Content starts

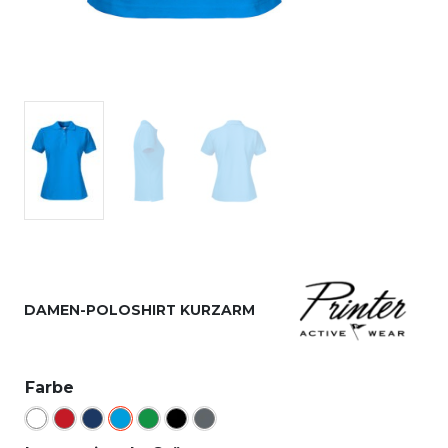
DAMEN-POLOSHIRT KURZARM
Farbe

Content ends
Content starts

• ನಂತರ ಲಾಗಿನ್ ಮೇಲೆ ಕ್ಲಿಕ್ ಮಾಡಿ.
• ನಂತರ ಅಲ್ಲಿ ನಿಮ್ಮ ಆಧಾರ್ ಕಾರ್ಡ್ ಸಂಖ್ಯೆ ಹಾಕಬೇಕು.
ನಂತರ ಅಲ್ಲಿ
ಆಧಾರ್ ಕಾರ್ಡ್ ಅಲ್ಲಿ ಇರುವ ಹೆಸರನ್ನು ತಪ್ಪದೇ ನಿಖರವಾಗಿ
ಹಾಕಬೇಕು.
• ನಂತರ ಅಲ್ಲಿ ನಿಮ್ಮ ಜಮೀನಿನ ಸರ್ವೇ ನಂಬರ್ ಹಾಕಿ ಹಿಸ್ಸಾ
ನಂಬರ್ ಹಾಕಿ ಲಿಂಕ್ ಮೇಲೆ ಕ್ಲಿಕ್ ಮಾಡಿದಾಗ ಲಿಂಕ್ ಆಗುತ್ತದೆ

Content ends

Exercise: Your answer must be the lines above from the one containing "ಕಾರ್ಡ್ ಸಂಖ್ಯೆ ಹಾಕಬೇಕು." to the one containing "ನಂಬರ್ ಹಾಕಿ ಲಿಂಕ್", both included, restated word for word.

Result below:
• ನಂತರ ಅಲ್ಲಿ ನಿಮ್ಮ ಆಧಾರ್ ಕಾರ್ಡ್ ಸಂಖ್ಯೆ ಹಾಕಬೇಕು.
ನಂತರ ಅಲ್ಲಿ
ಆಧಾರ್ ಕಾರ್ಡ್ ಅಲ್ಲಿ ಇರುವ ಹೆಸರನ್ನು ತಪ್ಪದೇ ನಿಖರವಾಗಿ
ಹಾಕಬೇಕು.
• ನಂತರ ಅಲ್ಲಿ ನಿಮ್ಮ ಜಮೀನಿನ ಸರ್ವೇ ನಂಬರ್ ಹಾಕಿ ಹಿಸ್ಸಾ
ನಂಬರ್ ಹಾಕಿ ಲಿಂಕ್ ಮೇಲೆ ಕ್ಲಿಕ್ ಮಾಡಿದಾಗ ಲಿಂಕ್ ಆಗುತ್ತದೆ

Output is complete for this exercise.